__EXERCISE__:
For the entries below, report every line that includes the word "Presets".

__INFORMATION PROVIDED__:
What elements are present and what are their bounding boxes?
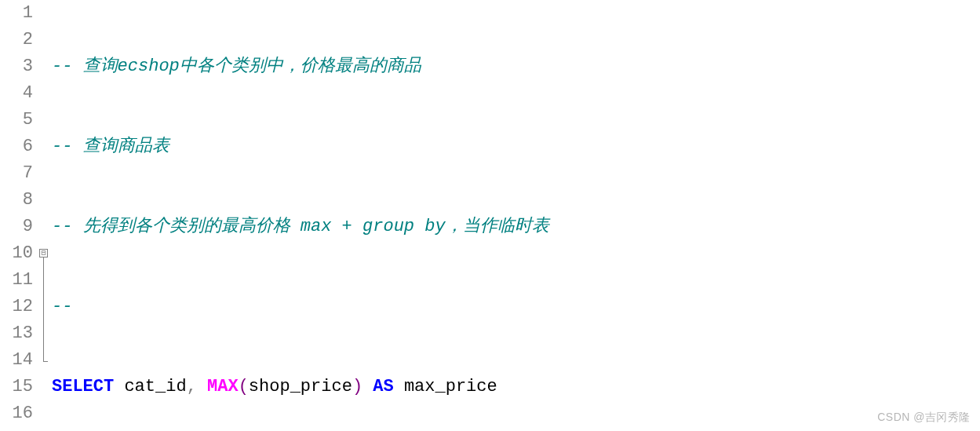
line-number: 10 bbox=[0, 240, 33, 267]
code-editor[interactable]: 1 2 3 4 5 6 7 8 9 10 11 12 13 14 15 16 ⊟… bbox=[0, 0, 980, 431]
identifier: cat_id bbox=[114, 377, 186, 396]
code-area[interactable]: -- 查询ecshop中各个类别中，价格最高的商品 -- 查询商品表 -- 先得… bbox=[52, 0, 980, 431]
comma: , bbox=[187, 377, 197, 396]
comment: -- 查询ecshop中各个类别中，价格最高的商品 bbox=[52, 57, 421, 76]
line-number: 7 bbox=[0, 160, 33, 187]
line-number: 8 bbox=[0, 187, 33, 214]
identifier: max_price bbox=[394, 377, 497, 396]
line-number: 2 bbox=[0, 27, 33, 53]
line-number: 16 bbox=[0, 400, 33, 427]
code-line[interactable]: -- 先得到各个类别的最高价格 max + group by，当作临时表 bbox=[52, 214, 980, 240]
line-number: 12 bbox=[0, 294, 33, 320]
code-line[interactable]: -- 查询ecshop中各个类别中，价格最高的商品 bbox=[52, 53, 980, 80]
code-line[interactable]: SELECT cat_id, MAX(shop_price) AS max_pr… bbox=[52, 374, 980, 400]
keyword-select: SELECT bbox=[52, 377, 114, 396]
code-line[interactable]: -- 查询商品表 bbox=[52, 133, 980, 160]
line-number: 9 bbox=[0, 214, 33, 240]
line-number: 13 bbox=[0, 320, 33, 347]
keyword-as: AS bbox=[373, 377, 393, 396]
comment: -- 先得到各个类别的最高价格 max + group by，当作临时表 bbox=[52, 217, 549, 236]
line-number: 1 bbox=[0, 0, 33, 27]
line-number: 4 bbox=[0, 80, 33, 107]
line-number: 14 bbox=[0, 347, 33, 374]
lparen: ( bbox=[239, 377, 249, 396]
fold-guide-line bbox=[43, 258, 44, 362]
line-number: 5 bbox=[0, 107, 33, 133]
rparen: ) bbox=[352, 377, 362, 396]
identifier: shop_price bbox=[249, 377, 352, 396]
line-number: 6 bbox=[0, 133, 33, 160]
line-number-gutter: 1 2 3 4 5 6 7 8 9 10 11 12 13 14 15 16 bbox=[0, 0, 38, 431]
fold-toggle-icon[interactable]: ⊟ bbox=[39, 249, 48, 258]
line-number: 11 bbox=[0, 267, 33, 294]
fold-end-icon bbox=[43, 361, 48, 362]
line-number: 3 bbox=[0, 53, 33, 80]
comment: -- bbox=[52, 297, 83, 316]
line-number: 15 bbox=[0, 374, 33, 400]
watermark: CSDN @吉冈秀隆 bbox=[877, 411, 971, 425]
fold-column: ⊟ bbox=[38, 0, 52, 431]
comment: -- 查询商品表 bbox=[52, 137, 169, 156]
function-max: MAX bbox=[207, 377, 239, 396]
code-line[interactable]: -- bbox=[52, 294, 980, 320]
...
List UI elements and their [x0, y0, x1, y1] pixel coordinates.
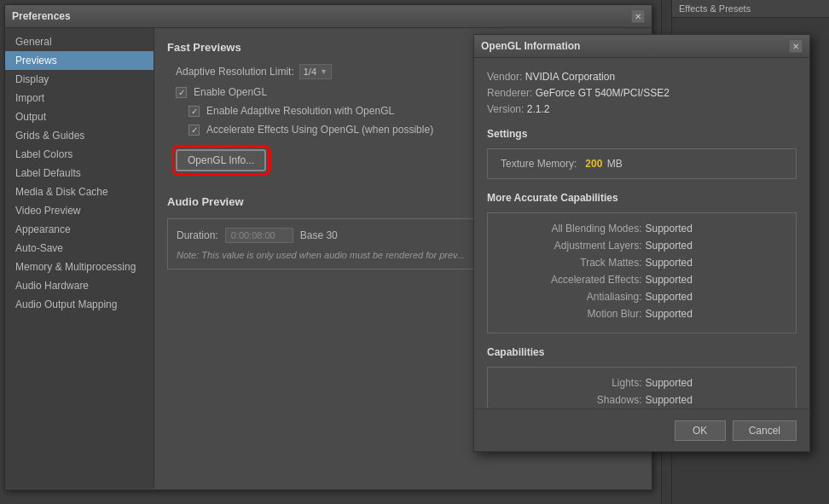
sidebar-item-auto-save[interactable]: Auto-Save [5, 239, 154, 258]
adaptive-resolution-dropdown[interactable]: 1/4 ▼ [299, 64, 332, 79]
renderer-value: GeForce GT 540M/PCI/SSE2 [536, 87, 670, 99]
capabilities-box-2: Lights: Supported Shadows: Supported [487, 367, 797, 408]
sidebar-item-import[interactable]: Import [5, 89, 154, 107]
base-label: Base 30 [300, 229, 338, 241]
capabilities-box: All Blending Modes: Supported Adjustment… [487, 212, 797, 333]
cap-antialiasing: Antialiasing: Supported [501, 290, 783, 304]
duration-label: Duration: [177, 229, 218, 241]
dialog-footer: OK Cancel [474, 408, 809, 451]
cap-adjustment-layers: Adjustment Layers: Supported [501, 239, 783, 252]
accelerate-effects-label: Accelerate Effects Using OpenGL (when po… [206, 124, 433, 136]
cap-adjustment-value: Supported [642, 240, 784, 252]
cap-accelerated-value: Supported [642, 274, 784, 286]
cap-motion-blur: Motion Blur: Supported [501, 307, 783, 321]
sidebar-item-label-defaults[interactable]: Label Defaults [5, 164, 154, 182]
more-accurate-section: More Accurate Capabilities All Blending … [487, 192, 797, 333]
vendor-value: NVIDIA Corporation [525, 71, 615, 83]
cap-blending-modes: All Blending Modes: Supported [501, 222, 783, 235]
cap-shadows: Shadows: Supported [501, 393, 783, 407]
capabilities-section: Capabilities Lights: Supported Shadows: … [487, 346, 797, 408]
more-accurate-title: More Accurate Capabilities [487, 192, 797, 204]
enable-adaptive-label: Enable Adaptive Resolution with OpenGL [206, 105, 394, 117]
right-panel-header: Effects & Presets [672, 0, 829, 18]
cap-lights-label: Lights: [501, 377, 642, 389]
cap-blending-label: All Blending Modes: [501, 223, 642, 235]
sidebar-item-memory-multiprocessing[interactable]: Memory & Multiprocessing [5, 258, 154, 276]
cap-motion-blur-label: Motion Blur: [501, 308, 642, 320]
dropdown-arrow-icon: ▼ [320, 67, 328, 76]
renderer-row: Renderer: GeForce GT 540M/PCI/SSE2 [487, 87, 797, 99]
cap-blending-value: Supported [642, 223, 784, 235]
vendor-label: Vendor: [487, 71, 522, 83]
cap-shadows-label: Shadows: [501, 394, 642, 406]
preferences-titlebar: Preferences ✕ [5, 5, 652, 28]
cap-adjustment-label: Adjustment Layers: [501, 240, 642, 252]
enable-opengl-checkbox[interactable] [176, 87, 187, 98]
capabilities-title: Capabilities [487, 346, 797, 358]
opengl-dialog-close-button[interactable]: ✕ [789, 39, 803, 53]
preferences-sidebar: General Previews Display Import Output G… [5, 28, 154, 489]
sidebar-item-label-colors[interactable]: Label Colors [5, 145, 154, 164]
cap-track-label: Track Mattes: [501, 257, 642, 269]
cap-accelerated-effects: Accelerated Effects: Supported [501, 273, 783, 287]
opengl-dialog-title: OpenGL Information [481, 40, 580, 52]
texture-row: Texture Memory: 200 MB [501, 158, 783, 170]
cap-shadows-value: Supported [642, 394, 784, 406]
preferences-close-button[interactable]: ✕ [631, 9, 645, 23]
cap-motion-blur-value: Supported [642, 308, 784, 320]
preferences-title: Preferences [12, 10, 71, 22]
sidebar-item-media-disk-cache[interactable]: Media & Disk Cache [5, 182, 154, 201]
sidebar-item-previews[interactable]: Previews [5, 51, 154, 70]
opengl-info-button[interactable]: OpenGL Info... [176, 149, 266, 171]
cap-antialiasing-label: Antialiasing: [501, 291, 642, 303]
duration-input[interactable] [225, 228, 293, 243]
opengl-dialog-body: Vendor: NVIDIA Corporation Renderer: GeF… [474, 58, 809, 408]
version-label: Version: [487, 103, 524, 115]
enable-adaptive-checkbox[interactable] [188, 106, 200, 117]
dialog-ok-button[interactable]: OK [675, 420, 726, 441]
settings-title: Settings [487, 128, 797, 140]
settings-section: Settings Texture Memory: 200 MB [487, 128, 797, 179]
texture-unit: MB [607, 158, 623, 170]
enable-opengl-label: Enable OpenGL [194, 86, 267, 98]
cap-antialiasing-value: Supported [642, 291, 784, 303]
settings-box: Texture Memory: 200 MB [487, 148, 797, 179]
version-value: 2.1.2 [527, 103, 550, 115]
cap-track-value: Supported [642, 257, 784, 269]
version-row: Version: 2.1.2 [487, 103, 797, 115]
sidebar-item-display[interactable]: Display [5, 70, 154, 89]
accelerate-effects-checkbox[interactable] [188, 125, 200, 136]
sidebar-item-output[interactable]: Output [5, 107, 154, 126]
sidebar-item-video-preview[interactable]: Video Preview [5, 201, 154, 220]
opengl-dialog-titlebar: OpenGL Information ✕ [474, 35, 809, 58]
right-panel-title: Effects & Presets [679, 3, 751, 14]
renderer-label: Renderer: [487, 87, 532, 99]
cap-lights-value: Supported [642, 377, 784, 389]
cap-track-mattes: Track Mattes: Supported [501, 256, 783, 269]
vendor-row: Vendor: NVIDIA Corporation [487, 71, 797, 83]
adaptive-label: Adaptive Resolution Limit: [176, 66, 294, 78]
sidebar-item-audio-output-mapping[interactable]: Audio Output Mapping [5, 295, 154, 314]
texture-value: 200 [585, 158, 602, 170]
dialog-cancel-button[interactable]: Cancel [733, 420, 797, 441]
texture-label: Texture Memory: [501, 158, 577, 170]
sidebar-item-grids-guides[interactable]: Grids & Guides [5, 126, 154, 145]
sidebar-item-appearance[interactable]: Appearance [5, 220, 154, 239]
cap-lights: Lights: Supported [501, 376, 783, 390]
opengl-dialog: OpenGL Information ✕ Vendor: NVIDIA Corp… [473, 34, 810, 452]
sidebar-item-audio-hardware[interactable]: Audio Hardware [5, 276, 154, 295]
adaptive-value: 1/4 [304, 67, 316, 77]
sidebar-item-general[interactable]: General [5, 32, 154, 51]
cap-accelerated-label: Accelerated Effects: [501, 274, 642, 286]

__TASK RESPONSE__:
right-panel-header: Effects & Presets [672, 0, 829, 18]
right-panel-title: Effects & Presets [679, 3, 751, 14]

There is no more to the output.